- _Description of the task_
Using the material that follows, identify and copy each line with the string "Door".

- _Exercise data_
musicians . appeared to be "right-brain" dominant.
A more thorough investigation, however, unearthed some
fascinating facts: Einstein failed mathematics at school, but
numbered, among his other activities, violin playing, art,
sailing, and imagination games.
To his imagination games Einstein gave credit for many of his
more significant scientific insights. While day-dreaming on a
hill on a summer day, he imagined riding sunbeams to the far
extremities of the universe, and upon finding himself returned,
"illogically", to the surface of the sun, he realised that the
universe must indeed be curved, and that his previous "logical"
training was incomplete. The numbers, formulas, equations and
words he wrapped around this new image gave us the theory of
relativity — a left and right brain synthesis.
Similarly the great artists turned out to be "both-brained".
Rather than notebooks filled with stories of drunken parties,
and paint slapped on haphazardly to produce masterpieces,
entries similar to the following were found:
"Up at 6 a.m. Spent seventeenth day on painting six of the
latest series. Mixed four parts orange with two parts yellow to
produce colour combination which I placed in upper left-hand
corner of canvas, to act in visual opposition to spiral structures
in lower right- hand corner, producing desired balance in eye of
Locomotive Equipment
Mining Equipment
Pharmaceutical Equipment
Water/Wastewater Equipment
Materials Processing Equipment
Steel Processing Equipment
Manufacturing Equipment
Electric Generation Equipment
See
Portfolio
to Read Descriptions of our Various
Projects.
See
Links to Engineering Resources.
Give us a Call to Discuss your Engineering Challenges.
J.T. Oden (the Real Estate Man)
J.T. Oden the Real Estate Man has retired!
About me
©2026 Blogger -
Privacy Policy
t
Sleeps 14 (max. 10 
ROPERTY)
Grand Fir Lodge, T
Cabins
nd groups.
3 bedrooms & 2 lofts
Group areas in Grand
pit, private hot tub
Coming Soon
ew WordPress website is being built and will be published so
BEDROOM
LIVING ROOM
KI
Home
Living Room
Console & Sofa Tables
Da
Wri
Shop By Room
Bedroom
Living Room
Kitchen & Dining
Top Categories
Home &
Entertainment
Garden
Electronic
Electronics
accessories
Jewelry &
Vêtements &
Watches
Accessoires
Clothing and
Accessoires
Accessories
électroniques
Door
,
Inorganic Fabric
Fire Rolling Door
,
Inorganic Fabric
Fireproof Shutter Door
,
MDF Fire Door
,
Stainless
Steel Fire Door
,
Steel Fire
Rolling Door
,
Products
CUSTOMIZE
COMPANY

- _Task solution_
Door
Fire Rolling Door
Fireproof Shutter Door
MDF Fire Door
Steel Fire Door
Rolling Door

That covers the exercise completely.